Mit dem TDR-Verfahren werden eigentlich Bruchstellen in Seekabeln aufgespürt. Deutsche Forscher nutzen die Technik nun für neuartige Touch-Sensoren.

Immer mehr Gadgets setzen auf berührungsempfindliche Oberflächen. Egal ob Tablet-PC oder Smartphone – bedient wird stets per Fingerstrich. Wissenschaftler an der LMU München und am Hasso-Plattner-Institut (HPI) in Potsdam arbeiten nun an neuartigen Touch-Sensoren, die sich auch in Alltagsgegenstände wie Kleidung, Kabel, Möbel, Karton oder Papier integrieren lassen.

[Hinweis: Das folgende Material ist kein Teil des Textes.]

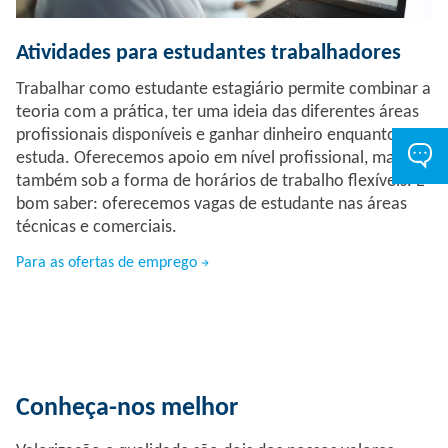
Atividades para estudantes trabalhadores
Trabalhar como estudante estagiário permite combinar a
teoria com a prática, ter uma ideia das diferentes áreas
profissionais disponíveis e ganhar dinheiro enquanto
estuda. Oferecemos apoio em nível profissional, mas
também sob a forma de horários de trabalho flexíveis. É
bom saber: oferecemos vagas de estudante nas áreas
técnicas e comerciais.
Para as ofertas de emprego
Conheça-nos melhor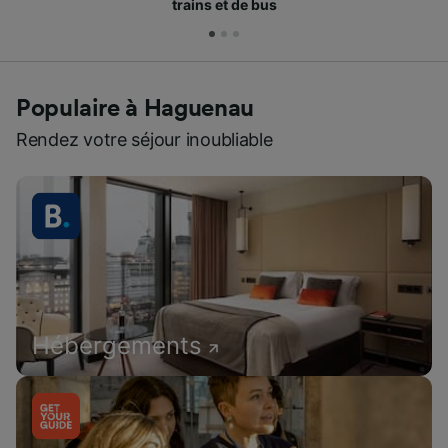
Populaire à Haguenau
Rendez votre séjour inoubliable
Hébergements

Dabei kommt eine Technik zum Einsatz, die sich "Time Domain Reflectometry" nennt – kurz TDR. Dieses Messverfahren wird seit Jahrzehnten unter anderem verwendet, um Schäden in Unterseekabeln zu ermitteln. Das Grundprinzip klingt einfach: Man sendet einen kurzen elektrischen Impuls durch ein Kabel und wartet dann, bis dieser Impuls reflektiert wird. Basierend auf der bereits vorher bekannten Laufgeschwindigkeit des Signals und der Zeit, die es tatsächlich dauert, bis es zurückkommt, lässt sich über einen Algorithmus die Position eventueller Probleme lokalisieren – Schäden an der Leitung beispielsweise oder Veränderung in deren Leitfähigkeit.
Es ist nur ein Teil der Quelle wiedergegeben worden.